Exercise data —

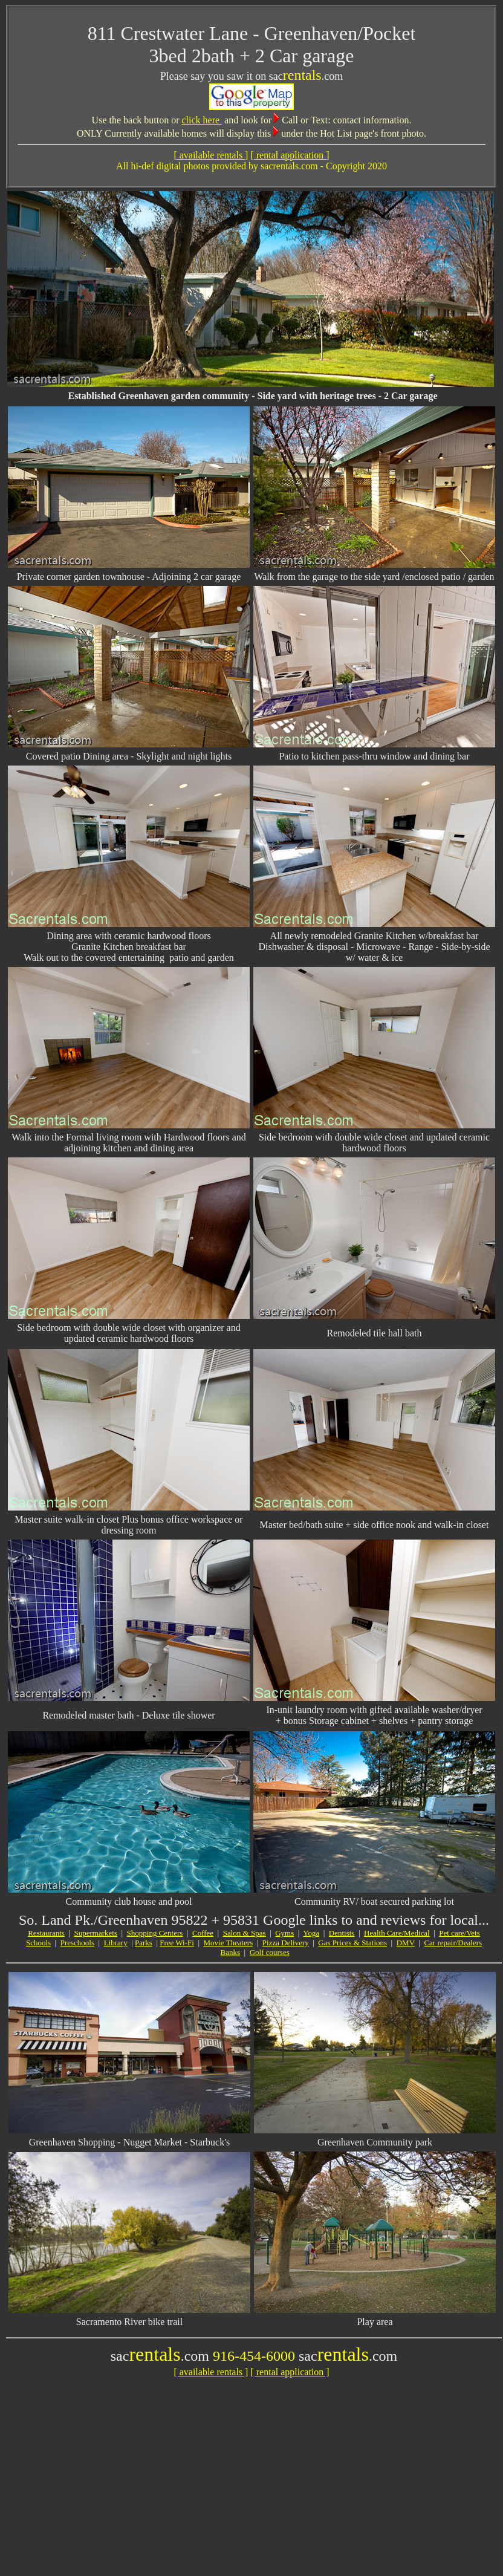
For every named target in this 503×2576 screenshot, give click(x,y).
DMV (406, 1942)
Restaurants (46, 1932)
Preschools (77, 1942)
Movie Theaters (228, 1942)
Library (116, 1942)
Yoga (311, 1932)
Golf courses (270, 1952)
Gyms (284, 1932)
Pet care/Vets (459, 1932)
==
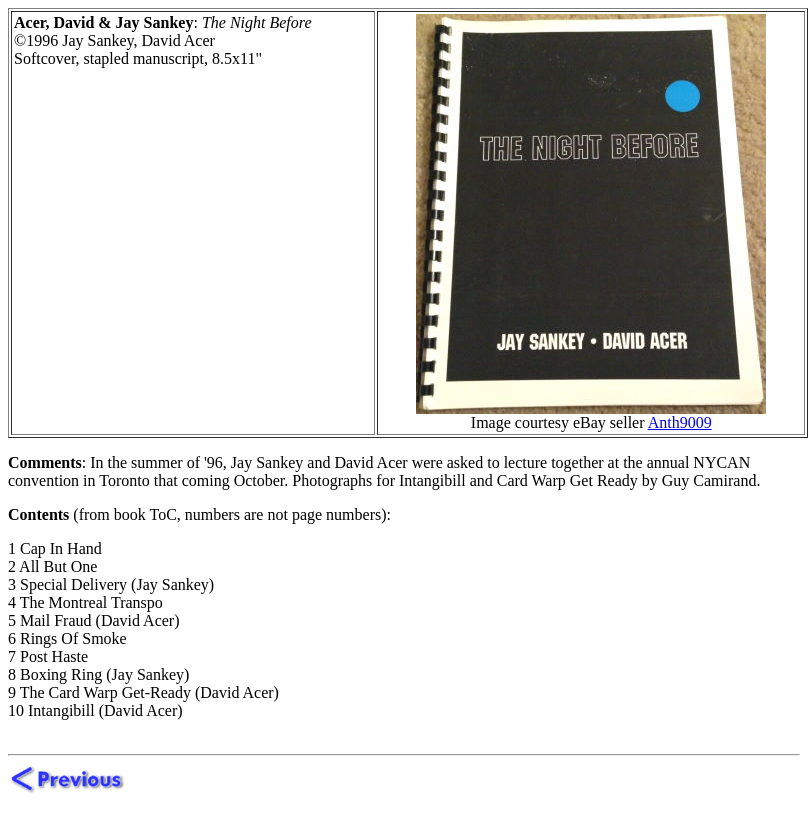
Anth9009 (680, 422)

What the task requires — Where the line holding "For every named" appears in the listing above, start reproducing exactly, and end with the line holding "Pet care/Vets (459, 1932)".

Answer below —
For every named target in this 503×2576 screenshot, give click(x,y).
DMV (406, 1942)
Restaurants (46, 1932)
Preschools (77, 1942)
Movie Theaters (228, 1942)
Library (116, 1942)
Yoga (311, 1932)
Golf courses (270, 1952)
Gyms (284, 1932)
Pet care/Vets (459, 1932)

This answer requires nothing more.